Here’s a quick quiz. Which statement describes Africa today?

_ Home to some of the fastest-growing economies in the world, it boasts a growing middle class that is expected to expand to more than a billion consumers in the coming decades.

_ With the continent a growing destination for foreign investment, more governments across the region are embracing reforms and competing to attract trade and investment.

_ With one of the world’s fastest-growing telecommunications markets – and hundreds of millions of people with mobile phones – technology is transforming how farmers plant, students learn and entrepreneurs do business.

_ As the continent with the youngest and fastest-growing population, it’s on track to have a larger workforce than China.

Which one is Africa? As you probably guessed, all of the above.

Make no mistake, millions of Africans still endure the daily misery of grinding poverty, violent conflicts and the injustice of hunger and disease. For decades, Democrats and Republicans, including President George W. Bush, who stepped up our global efforts against HIV/AIDS, have recognised that, as Americans, we have a self-interest and moral obligation to help support Africa’s progress.

Over the past five years, we’ve deepened our partnerships with African nations as they’ve worked to pull people out of poverty, improve living standards and save lives from disease. Today, we’re working urgently with nations in West Africa and global health organisations to help treat those infected with Ebola and to contain the outbreak. Here at home, we’re taking the necessary precautions to protect Americans.

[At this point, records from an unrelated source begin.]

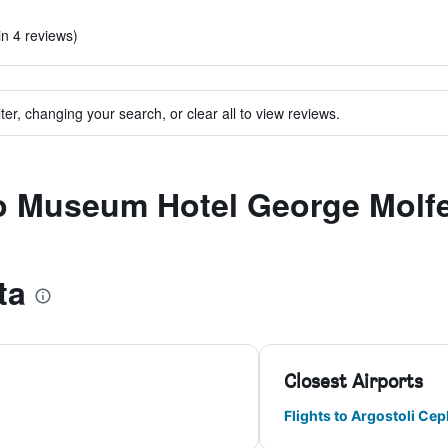
)
in 4 reviews)
ter, changing your search, or clear all to view reviews.
to Museum Hotel George Molf
ta
Closest Airports
Flights to Argostoli Ce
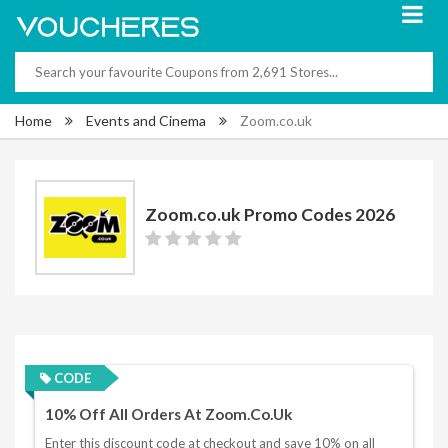
Home
Events and Cinema
Zoom.co.uk
Zoom.co.uk Promo Codes 2026
CODE
10% Off All Orders At Zoom.co.uk
Enter this discount code at checkout and save 10% on all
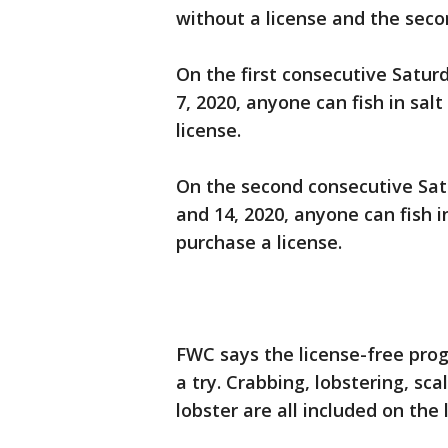
without a license and the seco
On the first consecutive Satur
7, 2020, anyone can fish in sa
license.
On the second consecutive Satu
and 14, 2020, anyone can fish 
purchase a license.
FWC says the license-free prog
a try. Crabbing, lobstering, sca
lobster are all included on the 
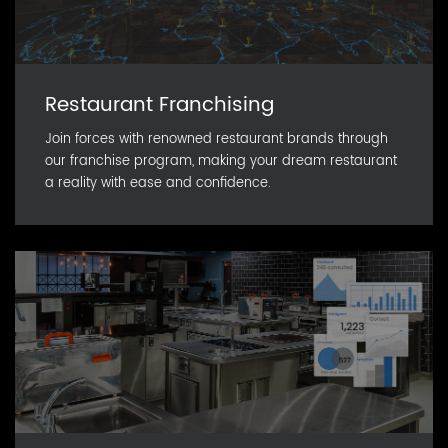
Restaurant Franchising
Join forces with renowned restaurant brands through
our franchise program, making your dream restaurant
a reality with ease and confidence.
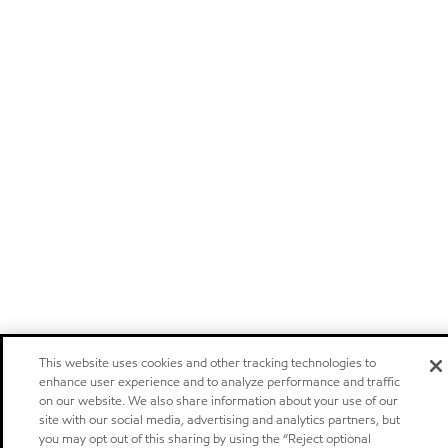
This website uses cookies and other tracking technologies to
enhance user experience and to analyze performance and traffic
on our website. We also share information about your use of our
site with our social media, advertising and analytics partners, but
you may opt out of this sharing by using the “Reject optional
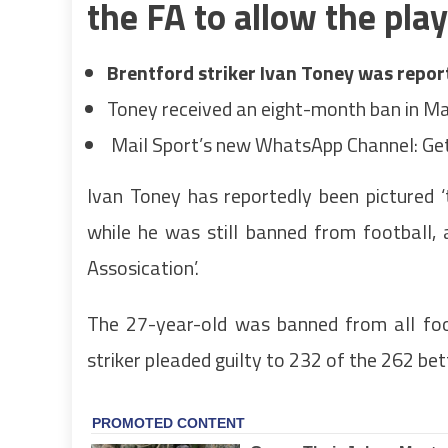
the FA to allow the pla
Brentford striker Ivan Toney was report
Toney received an eight-month ban in Ma
Mail Sport’s new WhatsApp Channel: Get
Ivan Toney has reportedly been pictured ‘
while he was still banned from football, 
Assosication’.
The 27-year-old was banned from all foo
striker pleaded guilty
to 232 of the 262 bett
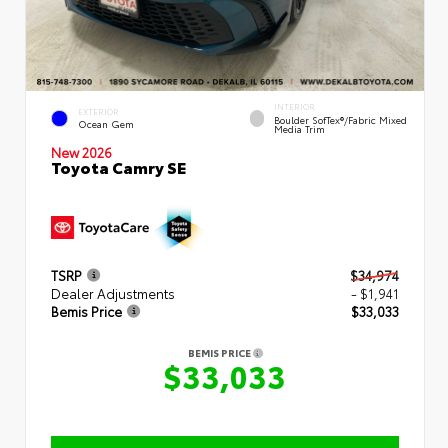
INTERIOR
EXTERIOR
Boulder SofTex®/fabric Mixed
Ocean Gem
Media Trim
New 2026
Toyota Camry SE
TSRP
$34,974
Dealer Adjustments
- $1,941
Bemis Price
$33,033
BEMIS PRICE
$33,033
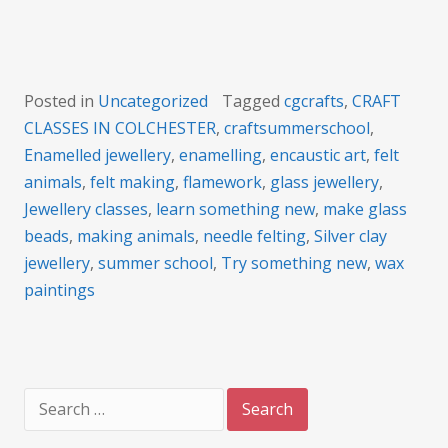
Posted in
Uncategorized
Tagged
cgcrafts
,
CRAFT
CLASSES IN COLCHESTER
,
craftsummerschool
,
Enamelled jewellery
,
enamelling
,
encaustic art
,
felt
animals
,
felt making
,
flamework
,
glass jewellery
,
Jewellery classes
,
learn something new
,
make glass
beads
,
making animals
,
needle felting
,
Silver clay
jewellery
,
summer school
,
Try something new
,
wax
paintings
Search
for:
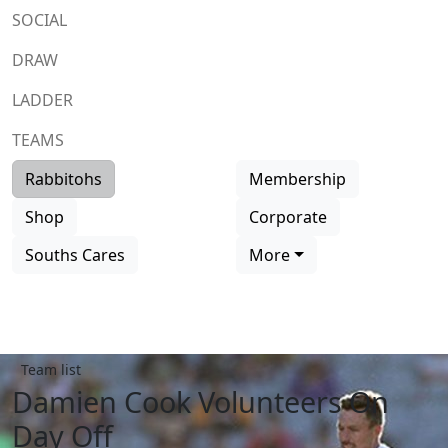
SOCIAL
DRAW
LADDER
TEAMS
Rabbitohs
Membership
Shop
Corporate
Souths Cares
More
Team list
Damien Cook Volunteers On
Day Off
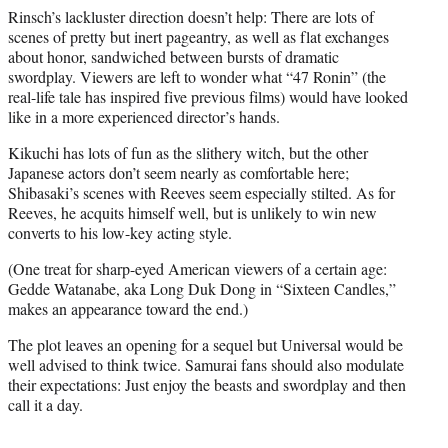
Rinsch’s lackluster direction doesn’t help: There are lots of
scenes of pretty but inert pageantry, as well as flat exchanges
about honor, sandwiched between bursts of dramatic
swordplay. Viewers are left to wonder what “47 Ronin” (the
real-life tale has inspired five previous films) would have looked
like in a more experienced director’s hands.
Kikuchi has lots of fun as the slithery witch, but the other
Japanese actors don’t seem nearly as comfortable here;
Shibasaki’s scenes with Reeves seem especially stilted. As for
Reeves, he acquits himself well, but is unlikely to win new
converts to his low-key acting style.
(One treat for sharp-eyed American viewers of a certain age:
Gedde Watanabe, aka Long Duk Dong in “Sixteen Candles,”
makes an appearance toward the end.)
The plot leaves an opening for a sequel but Universal would be
well advised to think twice. Samurai fans should also modulate
their expectations: Just enjoy the beasts and swordplay and then
call it a day.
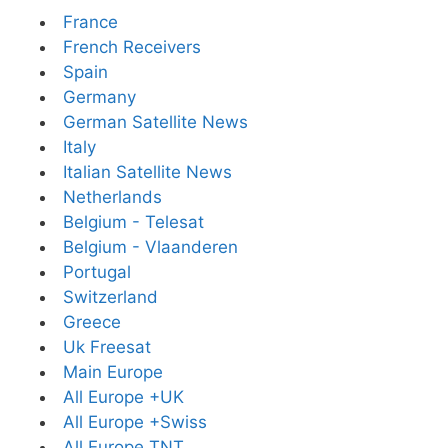
France
French Receivers
Spain
Germany
German Satellite News
Italy
Italian Satellite News
Netherlands
Belgium - Telesat
Belgium - Vlaanderen
Portugal
Switzerland
Greece
Uk Freesat
Main Europe
All Europe +UK
All Europe +Swiss
All Europe TNT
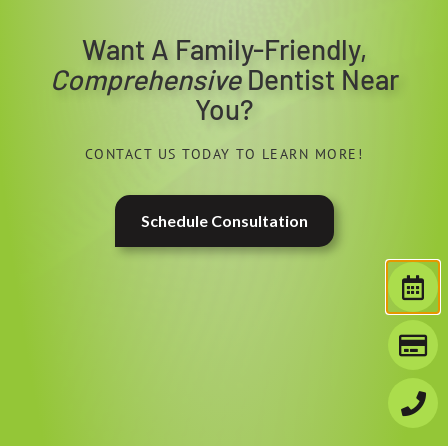
Want A Family-Friendly,
Comprehensive
Dentist Near
You?
CONTACT US TODAY TO LEARN MORE!
Schedule Consultation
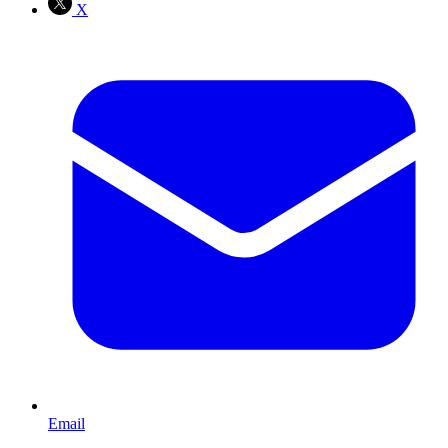
X
Email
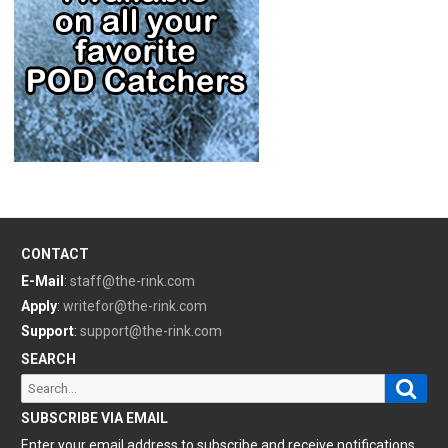
CONTACT
E-Mail
:
staff@the-rink.com
Apply
:
writefor@the-rink.com
Support
:
support@the-rink.com
SEARCH
Sear
Search
for:
SUBSCRIBE VIA EMAIL
Enter your email address to subscribe and receive notifications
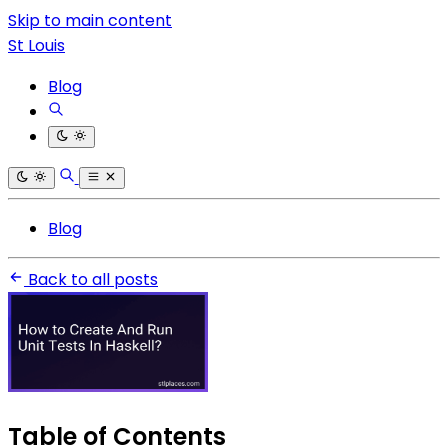
Skip to main content
St Louis
Blog
Blog
Back to all posts
Table of Contents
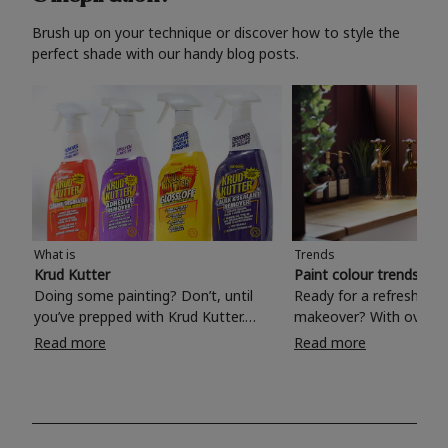
Brush up on your technique or discover how to style the
perfect shade with our handy blog posts.
What is
Trends
Krud Kutter
Paint colour trends 20
Doing some painting? Don’t, until
Ready for a refreshing
you’ve prepped with Krud Kutter.
makeover? With over 1
Take the hassle out of paint prep and
colours to choose from
Read more
Read more
tough cleaning jobs with Krud Kutter.
make your living room, 
Whether it’s stubborn grease, grime
bedroom, bathroom or
and food stains or tricky varnished
your own with a stunni
surfaces, Krud Kutter cleaning
shade? Whether you're looking for a
products will tackle frustrating pre-
beautiful hue for your 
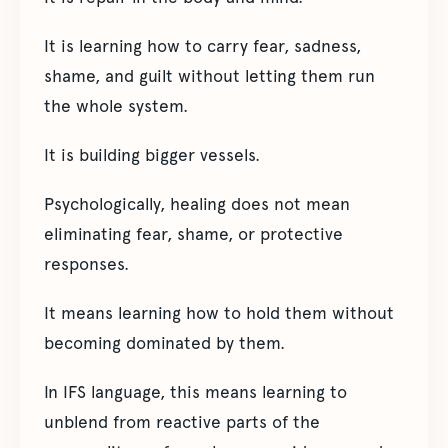
It is learning how to carry fear, sadness,
shame, and guilt without letting them run
the whole system.
It is building bigger vessels.
Psychologically, healing does not mean
eliminating fear, shame, or protective
responses.
It means learning how to hold them without
becoming dominated by them.
In IFS language, this means learning to
unblend from reactive parts of the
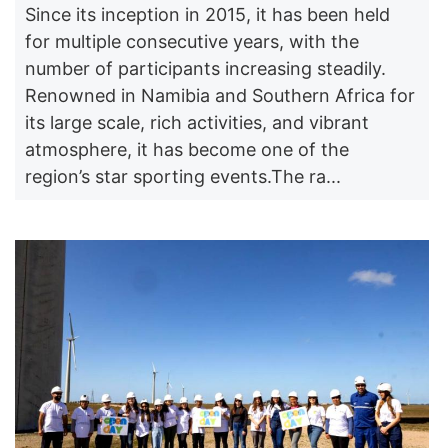
Since its inception in 2015, it has been held
for multiple consecutive years, with the
number of participants increasing steadily.
Renowned in Namibia and Southern Africa for
its large scale, rich activities, and vibrant
atmosphere, it has become one of the
region’s star sporting events.The ra...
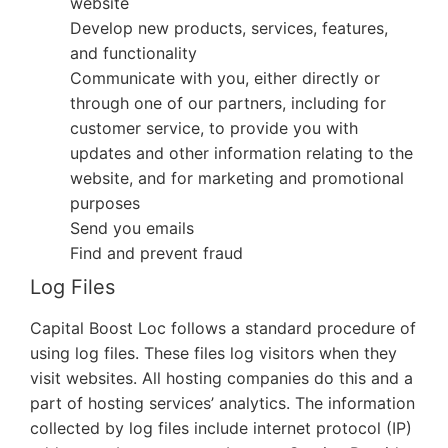
website
Develop new products, services, features,
and functionality
Communicate with you, either directly or
through one of our partners, including for
customer service, to provide you with
updates and other information relating to the
website, and for marketing and promotional
purposes
Send you emails
Find and prevent fraud
Log Files
Capital Boost Loc
follows a standard procedure of
using log files. These files log visitors when they
visit websites. All hosting companies do this and a
part of hosting services’ analytics. The information
collected by log files include internet protocol (IP)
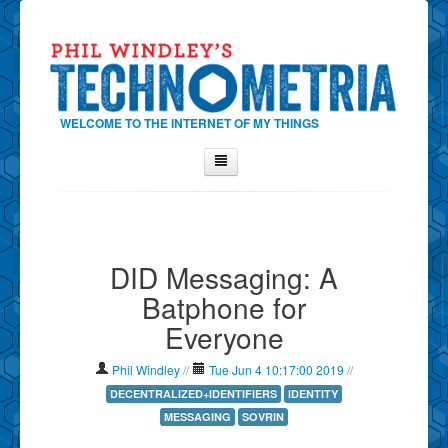
WELCOME TO THE INTERNET OF MY THINGS
Home
About Phil
DID Messaging: A
Contact Phil
Batphone for
About
Everyone
Show Tag Cloud
Show Archives
Phil Windley
//
Tue Jun 4 10:17:00 2019
//
Why Technometria?
DECENTRALIZED+IDENTIFIERS
IDENTITY
MESSAGING
SOVRIN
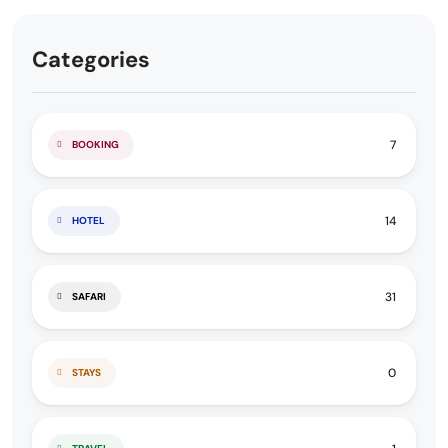
Categories
7
BOOKING
14
HOTEL
31
SAFARI
0
STAYS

Even as we meet these challenges, however, we can’t lose sight of the extraordinary promise of Africa. And just as Africa is changing, we need to change the way we think about the continent, put aside old stereotypes and respond to Africans’ desire for a partnership of equals where Africans take the lead in their own development.

That’s why I’m hosting a summit this week with leaders from almost every African country. We’re going to focus on three areas where progress in Africa can benefit us all.

First, we’ll work to expand the trade that creates jobs. In recent years, our exports to Africa have grown, supporting some 250,000 American jobs. Still, our trade with the entire continent is only about the same as our trade with Brazil. Meanwhile, other nations, including China, are moving aggressively into Africa. I want the United States competing in these fast-growing markets, too.

I want a growing Africa buying more goods stamped “Made in America.” A new model of partnership can benefit all sides – like our Power Africa initiative, which aims to bring electricity to millions of African homes and businesses while also creating new opportunities for American companies and workers.

Second, we’ll work together to strengthen the democratic institutions that are the foundation of free societies and economic progress. Over the past two decades more African countries have embraced democracy, and today a new generation of Africans is demanding political reforms and greater freedoms. This week’s summit will be an opportunity to affirm the importance of upholding the rule of law, protecting universal human rights and combating the corruption that stifles economic development and undermines democratic progress.

Finally, we’ll work to deepen our security partnerships to meet common threats, including terrorist groups like Boko Haram, which still holds more than 200 Nigerian schoolgirls hostage. Across the continent, African security forces and peacekeepers are risking their lives – and often giving their lives – to defend their countries. The United States cannot fight these battles for them. But this week’s summit is a chance to step up our training and support of African forces and peacekeepers so they grow stronger.

In all our work, we’re investing in the next generation of Africans who will shape the region’s future. I recently hosted hundreds of young Africans who were here in the United States studying at our universities and interning at our businesses. “Here, I have met Africa,” one young man from Senegal said, speaking of his fellow Africans, “the (Africa) I have always believed in. She is beautiful, young, full of talent, motivation and ambition.”

A new Africa is emerging. Africans like that young man from Senegal are looking for partners to join with them in realizing the progress they seek. This week I’m making it clear that they will find no better friend than the United States, because Africa’s success will mean greater security and prosperity for all our nations for decades to come.